The ignore_mapping_file is a JSON file with any CUIs which should be ignored. You can use an empty set with the content {} otherwise specify a format like:

{
  "stroke": [
    "C0018944",
    "haematoma",
    "C4019010",
    "C0005847"
  ],
  "microhaemorrhage": [
    "C0019080"
  ],

This may only be needed when the mapping file was generated automatically and contains phenotypes you don't need, to get rid of false positives. It can contain words (not just CUIs, eg. haematoma above) if the word is defined in a customised dictionary (see the annotation creation doc).

The min_sample_size parameter is the minimal number of samples to train a model. If the sample size is less than this number, a counting based stats will be used to assess the correctness of baseline results rather than a machine learning model.

Run the learning process using:

nlp2phenome/run_learning.py $settingsdir/settings.json

The output is a set of files in the models directory, one for each of the keys in concept_mapping, i.e. the names listed in the entity_types file. There are two types:

  • .lm files (LabelModel class)
  • .model files (RandomForestClassifier class from sklearn.ensemble because random forest is default algorithm) Both are binary serialised Python objects, so will be dependent on the class definition (if you modify the class you might not be able to load in old models).

Q. why does it crash when the models directory is not empty Q. why only one .model file?

It also outputs performance metrics in a CSV file.

Note: the safehaven_mini branch has extra functions for stroke but useful for others to do patient level inference (rather than just document level inference).

Prediction

doc_inference code is not needed.
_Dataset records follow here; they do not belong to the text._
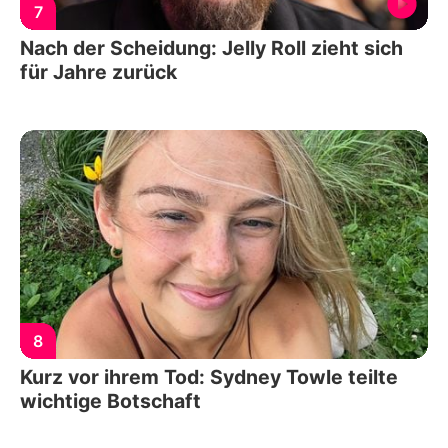
7
Nach der Scheidung: Jelly Roll zieht sich
für Jahre zurück
8
Kurz vor ihrem Tod: Sydney Towle teilte
wichtige Botschaft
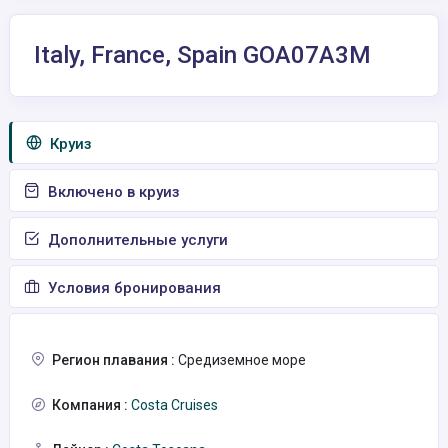
Italy, France, Spain GOA07A3M
Круиз
Включено в круиз
Дополнительные услуги
Условия бронирования
Регион плавания :
Средиземное море
Компания :
Costa Cruises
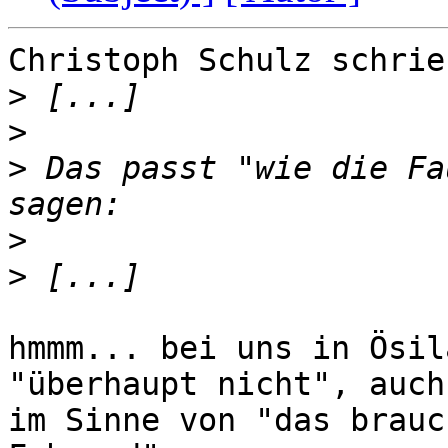
Christoph Schulz schrie
>
>
>
 Das passt "wie die Fa
>
>
hmmm... bei uns in Ösil
"überhaupt nicht", auch 
im Sinne von "das brauc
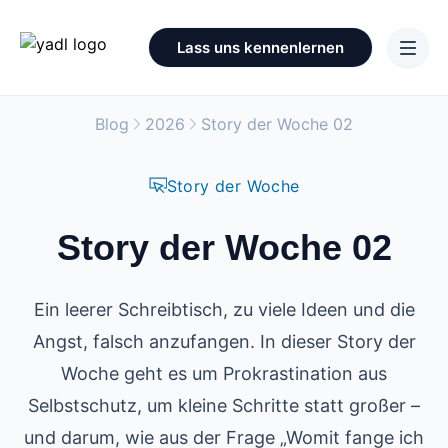
Lass uns kennenlernen
Blog
2026
Story der Woche 02
Story der Woche
Story der Woche 02
Ein leerer Schreibtisch, zu viele Ideen und die
Angst, falsch anzufangen. In dieser Story der
Woche geht es um Prokrastination aus
Selbstschutz, um kleine Schritte statt großer –
und darum, wie aus der Frage „Womit fange ich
It is essentially patient level inference as only one doc per patient. stroke subtype rules: phenotype is "pref" field for exclusion and inclusion, see merged_concept_mapping, set of concepts mapped to one phenotype each study has its own mappings

The configuration file is JSON format:

{
"concept_mapping_file" : "settings/concept_mapping.json",
"entity_types_file" : "settings/entity_types.txt",
"ignore_mapping_file" : "settings/ignore_mapping.json",
"learning_model_dir" : "settings/models",
"output_file" : "output/prediction.out.json",
"output_folder" : "output",, the output directory
"test_ann_dir" : "$jsondir", the annotation JSON files
"test_fulltext_dir" : "$textdir", the original text files
"predict_mode" : "direct_nlp",
}

The predict_mode setting can be omitted (default), or hybrid or direct_nlp. The latter will force the use of the ML model approach whereas hybrid will try to use ML but will fall back to a statistics-based method if not enough data.

Run the prediction process using:

nlp2phenome/predict_helper.py $settingsdir/settings.json

The default behaviour is to consider a phenotype relevant if its confidence probability is greater than 50%.